# What you need to do:
Every line of the records that holds the word "para" should be copied out.

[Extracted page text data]
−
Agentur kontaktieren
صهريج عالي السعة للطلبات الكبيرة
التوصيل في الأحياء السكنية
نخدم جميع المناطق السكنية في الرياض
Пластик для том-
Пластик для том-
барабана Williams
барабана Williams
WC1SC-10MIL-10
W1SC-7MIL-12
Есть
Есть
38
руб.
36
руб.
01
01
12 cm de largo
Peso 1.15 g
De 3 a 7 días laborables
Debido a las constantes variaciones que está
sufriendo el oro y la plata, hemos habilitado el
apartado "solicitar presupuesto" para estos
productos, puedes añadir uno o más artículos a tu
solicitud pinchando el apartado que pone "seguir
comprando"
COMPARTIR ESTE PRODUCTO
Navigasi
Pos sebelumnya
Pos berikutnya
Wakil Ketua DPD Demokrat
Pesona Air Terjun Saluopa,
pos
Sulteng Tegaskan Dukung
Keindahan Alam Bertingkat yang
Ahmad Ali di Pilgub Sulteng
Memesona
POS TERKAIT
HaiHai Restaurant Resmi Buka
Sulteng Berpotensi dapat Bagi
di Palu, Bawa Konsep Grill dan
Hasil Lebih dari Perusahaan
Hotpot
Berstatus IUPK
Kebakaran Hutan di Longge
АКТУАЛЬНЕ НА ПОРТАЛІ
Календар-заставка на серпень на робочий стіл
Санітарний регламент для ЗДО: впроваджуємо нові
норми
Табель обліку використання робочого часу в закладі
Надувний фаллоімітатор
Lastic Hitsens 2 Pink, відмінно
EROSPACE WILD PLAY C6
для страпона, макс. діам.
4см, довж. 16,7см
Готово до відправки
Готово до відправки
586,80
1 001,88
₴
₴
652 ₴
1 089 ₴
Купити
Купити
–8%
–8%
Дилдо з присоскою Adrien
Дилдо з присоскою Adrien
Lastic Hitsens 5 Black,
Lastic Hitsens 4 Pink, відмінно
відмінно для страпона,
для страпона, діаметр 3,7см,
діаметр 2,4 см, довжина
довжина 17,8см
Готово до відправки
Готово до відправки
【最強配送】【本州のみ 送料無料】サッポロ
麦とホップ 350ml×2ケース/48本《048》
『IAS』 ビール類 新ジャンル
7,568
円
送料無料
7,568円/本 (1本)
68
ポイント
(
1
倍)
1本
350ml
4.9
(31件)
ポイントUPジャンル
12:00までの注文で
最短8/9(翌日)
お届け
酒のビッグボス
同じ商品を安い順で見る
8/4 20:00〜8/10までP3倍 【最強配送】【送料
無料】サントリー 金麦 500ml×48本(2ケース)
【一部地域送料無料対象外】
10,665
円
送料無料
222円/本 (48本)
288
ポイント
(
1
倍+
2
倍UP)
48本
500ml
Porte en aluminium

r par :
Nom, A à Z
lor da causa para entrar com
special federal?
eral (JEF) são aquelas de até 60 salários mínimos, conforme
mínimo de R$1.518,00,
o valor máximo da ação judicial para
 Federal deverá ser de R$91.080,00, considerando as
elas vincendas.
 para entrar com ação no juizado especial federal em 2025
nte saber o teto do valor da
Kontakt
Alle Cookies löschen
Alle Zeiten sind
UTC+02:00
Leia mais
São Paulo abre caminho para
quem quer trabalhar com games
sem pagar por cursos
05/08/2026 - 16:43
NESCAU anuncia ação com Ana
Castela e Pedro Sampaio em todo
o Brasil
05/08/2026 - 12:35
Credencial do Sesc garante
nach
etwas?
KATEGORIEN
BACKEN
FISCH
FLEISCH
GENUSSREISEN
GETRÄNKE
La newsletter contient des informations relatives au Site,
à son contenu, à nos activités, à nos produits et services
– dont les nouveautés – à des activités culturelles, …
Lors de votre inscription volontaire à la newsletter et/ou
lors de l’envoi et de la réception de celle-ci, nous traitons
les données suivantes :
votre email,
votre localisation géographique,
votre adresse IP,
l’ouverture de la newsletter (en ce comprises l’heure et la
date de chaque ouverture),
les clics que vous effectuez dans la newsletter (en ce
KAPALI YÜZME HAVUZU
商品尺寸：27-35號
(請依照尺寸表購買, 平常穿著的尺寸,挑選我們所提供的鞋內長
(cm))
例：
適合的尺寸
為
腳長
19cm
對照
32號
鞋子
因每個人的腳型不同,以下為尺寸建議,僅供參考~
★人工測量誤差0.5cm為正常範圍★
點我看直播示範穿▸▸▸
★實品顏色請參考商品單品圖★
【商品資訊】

# Result:
apartado "solicitar presupuesto" para estos
lor da causa para entrar com
o valor máximo da ação judicial para
 para entrar com ação no juizado especial federal em 2025
São Paulo abre caminho para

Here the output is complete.